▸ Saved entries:
%%
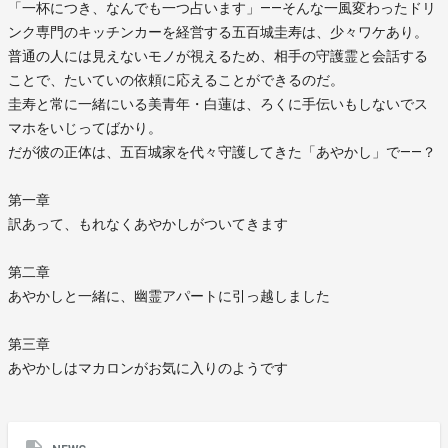
「一杯につき、なんでも一つ占います」――そんな一風変わったドリ
ンク専門のキッチンカーを経営する五百城圭寿は、少々ワケあり。
普通の人には見えないモノが視えるため、相手の守護霊と会話する
ことで、たいていの依頼に応えることができるのだ。
圭寿と常に一緒にいる美青年・白蓮は、ろくに手伝いもしないでス
マホをいじってばかり。
だが彼の正体は、五百城家を代々守護してきた「あやかし」で――？
第一章
訳あって、もれなくあやかしがついてきます
第二章
あやかしと一緒に、幽霊アパートに引っ越しました
第三章
あやかしはマカロンがお気に入りのようです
%%
▸ Directions:
Keep the pictures out of the copy and write out the data exactly as it stands.

▸ Response area:
「一杯につき、なんでも一つ占います」――そんな一風変わったドリ
ンク専門のキッチンカーを経営する五百城圭寿は、少々ワケあり。
普通の人には見えないモノが視えるため、相手の守護霊と会話する
ことで、たいていの依頼に応えることができるのだ。
圭寿と常に一緒にいる美青年・白蓮は、ろくに手伝いもしないでス
マホをいじってばかり。
だが彼の正体は、五百城家を代々守護してきた「あやかし」で――？
第一章
訳あって、もれなくあやかしがついてきます
第二章
あやかしと一緒に、幽霊アパートに引っ越しました
第三章
あやかしはマカロンがお気に入りのようです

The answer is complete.